俺が最初に斬ったあの詫びる神も、伝えようとしてたのかもしれない。あいつはここにはいない、手の届かない場所に封じられてるんだ、と。でも俺は聞かなかったし、聞けなかった。真っ黒に塗り潰された頭で、ただ手の届くやつを殺し続けただけだった。
残ったのは埋まらない穴と、無関係な神々を手にかけた事実だけだ。それは新しい澱みになって俺の底に沈んだ。冷たい火が燃やすものをなくして、代わりにその澱みを静かに照らしてた。
ふと気づくと、この場所の力が薄くなってた。
あれほど濃かったものが、むせ返るくらいあふれてたはずのものが、はっきりと薄い。汲もうとすればまだいくらでも湧く。でも、俺がここへ落ちてきたときとは明らかに違ってた。
当たり前か、と思った。うすうす感じていたが、この力は神から溢れ出してたものだ。その神を俺は数えきれないほど散らした。湧き出す蛇口を片っ端から塞いで回ったようなものだ。薄くならないほうがおかしい。
そこまで考えて、手が止まった。
森にいたころ、俺は自分の内から湧く熱を使っていた。地上でも、あれと同じものが薄く満ちているのを感じた覚えがある。だとしたら、この力はここから地上へ降りていってたんじゃないのか。なら地上でも同じことが起きるんじゃないのか。

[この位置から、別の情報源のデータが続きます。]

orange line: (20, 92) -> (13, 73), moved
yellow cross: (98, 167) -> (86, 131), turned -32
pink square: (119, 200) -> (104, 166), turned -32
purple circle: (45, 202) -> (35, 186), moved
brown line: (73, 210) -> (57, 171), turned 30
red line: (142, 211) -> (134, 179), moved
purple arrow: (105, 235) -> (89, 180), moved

考えたくなかった。でも頭は勝手にあの森を思い出してた。異常に増えた群れ。溢れ出した災い。相棒を殺したあの日。あれと同じものが、これから、まだ見ぬどこかで湧きはじめるとしたら。
確かめる術はなかった。ただの思いつきかもしれない。それでも一度そう思ってしまったら、もう振り払えなかった。

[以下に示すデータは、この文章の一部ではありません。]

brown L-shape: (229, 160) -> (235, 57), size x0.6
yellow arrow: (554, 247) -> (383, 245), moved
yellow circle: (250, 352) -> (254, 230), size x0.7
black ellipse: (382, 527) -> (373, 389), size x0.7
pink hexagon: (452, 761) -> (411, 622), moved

俺の復讐は何ひとつ取り戻せないまま、新しい喪失の種を蒔いたのかもしれない。
白い墓場みたいな場所に、俺はひとりで立ち尽くしてた。
妹。父さん。母さん。相棒。
——あなたたちがもしどこかで、俺と関わりのない場所に生まれ直してるなら。どうか、こんなものからは遠く離れて幸せにいてくれ。
それだけを願った。願うことしかできなかった。
空っぽの手で空っぽの穴を抱えて、俺はその場に崩れ落ちた。